**** PROVIDED RECORDS ****
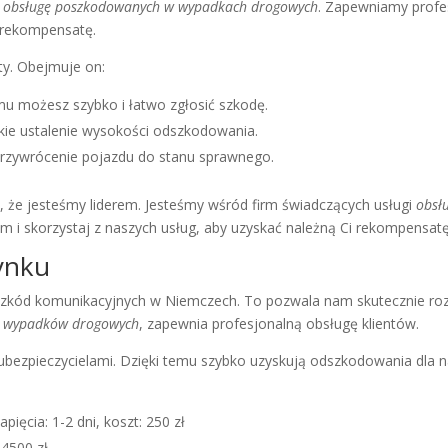
ą
obsługę poszkodowanych w wypadkach drogowych
. Zapewniamy profe
u rekompensatę.
sty. Obejmuje on:
emu możesz szybko i łatwo zgłosić szkodę.
kie ustalenie wysokości odszkodowania.
przywrócenie pojazdu do stanu sprawnego.
, że jesteśmy liderem. Jesteśmy wśród firm świadczących usługi
obsł
am i skorzystaj z naszych usług, aby uzyskać należną Ci rekompensatę
ynku
szkód komunikacyjnych w Niemczech. To pozwala nam skutecznie ro
s. wypadków drogowych
, zapewnia profesjonalną obsługę klientów.
bezpieczycielami. Dzięki temu szybko uzyskują odszkodowania dla na
pięcia: 1-2 dni, koszt: 250 zł
 4500 zł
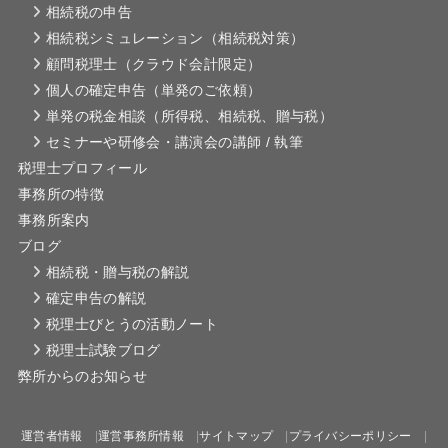
相続税の申告
相続税シミュレーション（相続税対策）
顧問税理士（クラウド会計限定）
個人の確定申告（単発のご依頼）
単発の税金相談（所得税、相続税、贈与税）
セミナーや研修会・講演会の講師 / 執筆
税理士プロフィール
事務所の特徴
事務所案内
ブログ
相続税・贈与税の解説
確定申告の解説
税理士びとうの活動ノート
税理士試験ブログ
弊所からのお知らせ
運営者情報
運営事務所情報
サイトマップ
プライバシーポリシー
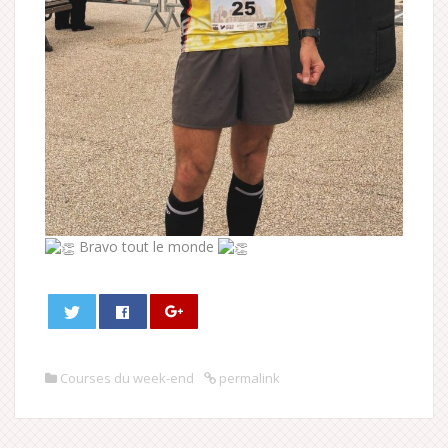
Bravo tout le monde
Courses du week-end
permalink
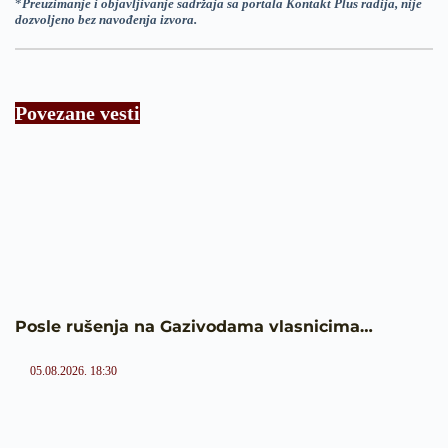
*
Preuzimanje i objavljivanje sadržaja sa portala Kontakt Plus radija, nije
dozvoljeno bez navođenja izvora.
Povezane vesti
Posle rušenja na Gazivodama vlasnicima…
05.08.2026. 18:30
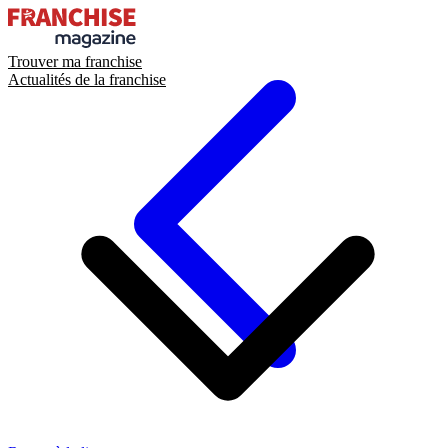
Trouver ma franchise
Actualités de la franchise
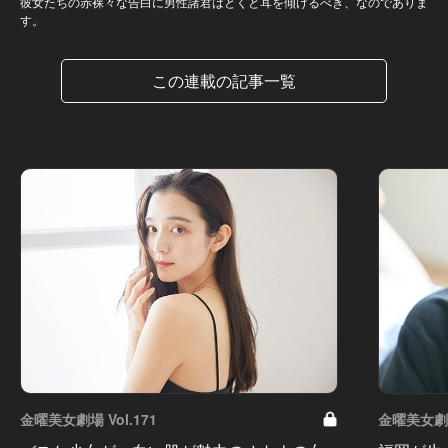
彼女たちの赤裸々な告白に男性諸君はとくと耳を傾けるべき、なのでありま
す。
この連載の記事一覧
金曜美女劇場 Vol.171
金曜美女劇場 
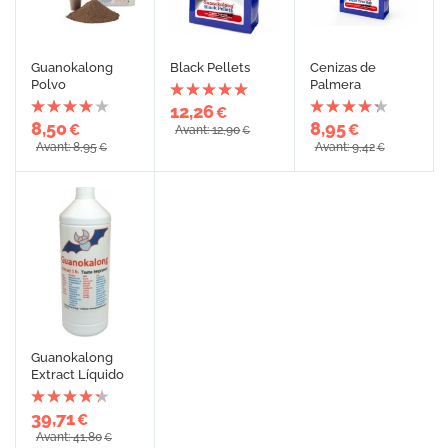
Guanokalong
Black Pellets
Cenizas de
Polvo
Palmera
12,26
€
8,50
8,95
€
€
Avant: 12,90
€
Avant: 8,95
Avant: 9,42
€
€
Guanokalong
Extract Líquido
39,71
€
Avant: 41,80
€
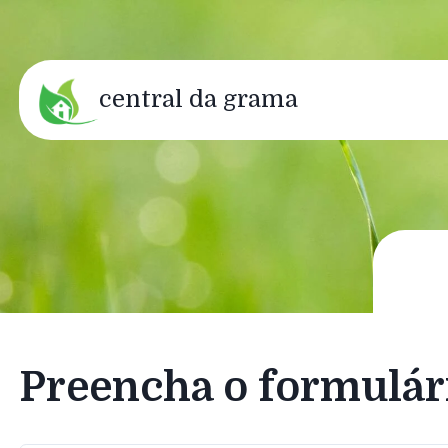
central da grama
Preencha o formulár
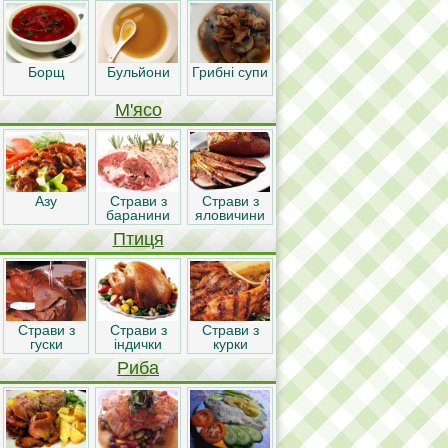
Борщ
Бульйони
Грибні супи
М'ясо
Азу
Страви з
Страви з
баранини
яловичини
Птиця
Страви з
Страви з
Страви з
гуски
індички
курки
Риба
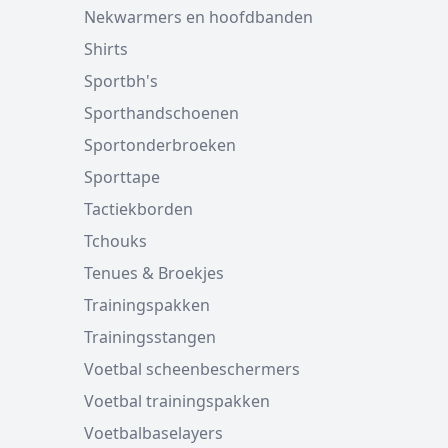
Nekwarmers en hoofdbanden
Shirts
Sportbh's
Sporthandschoenen
Sportonderbroeken
Sporttape
Tactiekborden
Tchouks
Tenues & Broekjes
Trainingspakken
Trainingsstangen
Voetbal scheenbeschermers
Voetbal trainingspakken
Voetbalbaselayers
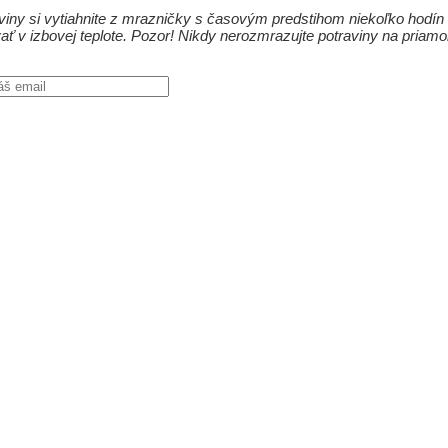
iny si vytiahnite z mrazničky s časovým predstihom niekoľko hodín v
ať v izbovej teplote. Pozor! Nikdy nerozmrazujte potraviny na priam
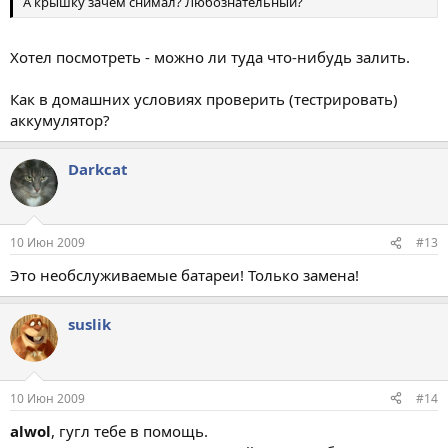
А крышку зачем снимал? Любознательный?
Хотел посмотреть - можно ли туда что-нибудь залить.
Как в домашних условиях проверить (тестрировать)
аккумулятор?
Darkcat
10 Июн 2009
#13
Это необслуживаемые батареи! Только замена!
suslik
10 Июн 2009
#14
alwol
, гугл тебе в помощь.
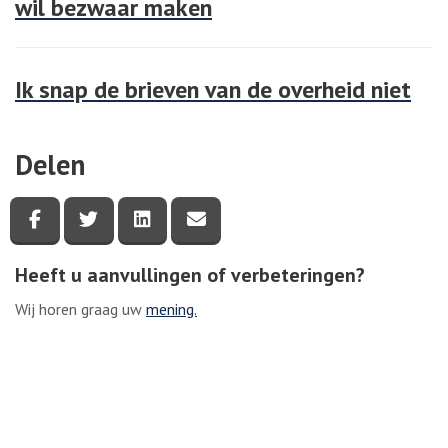
wil bezwaar maken
Ik snap de brieven van de overheid niet
Delen
Deel deze pagina via Facebook
Deel deze pagina via Twitter
Deel deze pagina via LinkedIn
Deel deze pagina via e-mail
Heeft u aanvullingen of verbeteringen?
Wij horen graag uw
mening.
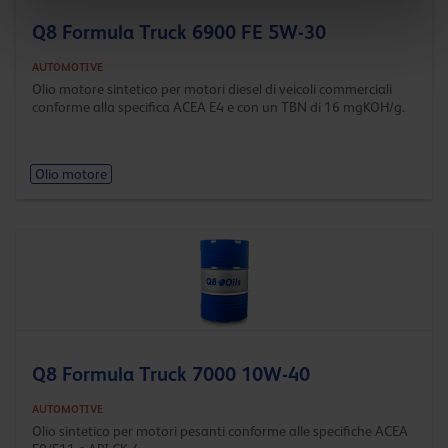
Q8 Formula Truck 6900 FE 5W-30
AUTOMOTIVE
Olio motore sintetico per motori diesel di veicoli commerciali
conforme alla specifica ACEA E4 e con un TBN di 16 mgKOH/g.
Olio motore
Q8 Formula Truck 7000 10W-40
AUTOMOTIVE
Olio sintetico per motori pesanti conforme alle specifiche ACEA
****
**EXERCISE DIRECTIONS**:
Repeat the data verbatim through the "Voetbalbaselayers" line, no pictures.

**RESPONSE TO THIS TASK**:
ą
obsługę poszkodowanych w wypadkach drogowych
. Zapewniamy profe
u rekompensatę.
sty. Obejmuje on:
emu możesz szybko i łatwo zgłosić szkodę.
kie ustalenie wysokości odszkodowania.
przywrócenie pojazdu do stanu sprawnego.
, że jesteśmy liderem. Jesteśmy wśród firm świadczących usługi
obsł
am i skorzystaj z naszych usług, aby uzyskać należną Ci rekompensatę
ynku
szkód komunikacyjnych w Niemczech. To pozwala nam skutecznie ro
s. wypadków drogowych
, zapewnia profesjonalną obsługę klientów.
bezpieczycielami. Dzięki temu szybko uzyskują odszkodowania dla na
pięcia: 1-2 dni, koszt: 250 zł
 4500 zł
相続税の申告
相続税シミュレーション（相続税対策）
顧問税理士（クラウド会計限定）
個人の確定申告（単発のご依頼）
単発の税金相談（所得税、相続税、贈与税）
セミナーや研修会・講演会の講師 / 執筆
税理士プロフィール
事務所の特徴
事務所案内
ブログ
相続税・贈与税の解説
確定申告の解説
税理士びとうの活動ノート
税理士試験ブログ
弊所からのお知らせ
運営者情報
運営事務所情報
サイトマップ
プライバシーポリシー
Bravo tout le monde
Courses du week-end
permalink
*
Preuzimanje i objavljivanje sadržaja sa portala Kontakt Plus radija, nije
dozvoljeno bez navođenja izvora.
Povezane vesti
Posle rušenja na Gazivodama vlasnicima…
05.08.2026. 18:30
Trouver ma franchise
Actualités de la franchise
彼女たちの赤裸々な告白に男性諸君はとくと耳を傾けるべき、なのでありま
す。
この連載の記事一覧
金曜美女劇場 Vol.171
金曜美女劇場 
Guanokalong
Black Pellets
Cenizas de
Polvo
Palmera
12,26
€
8,50
8,95
€
€
Avant: 12,90
€
Avant: 8,95
Avant: 9,42
€
€
Guanokalong
Extract Líquido
39,71
€
Avant: 41,80
€
central da grama
Preencha o formulár
Борщ
Бульйони
Грибні супи
М'ясо
Азу
Страви з
Страви з
баранини
яловичини
Птиця
Страви з
Страви з
Страви з
гуски
індички
курки
Риба
Nekwarmers en hoofdbanden
Shirts
Sportbh's
Sporthandschoenen
Sportonderbroeken
Sporttape
Tactiekborden
Tchouks
Tenues & Broekjes
Trainingspakken
Trainingsstangen
Voetbal scheenbeschermers
Voetbal trainingspakken
Voetbalbaselayers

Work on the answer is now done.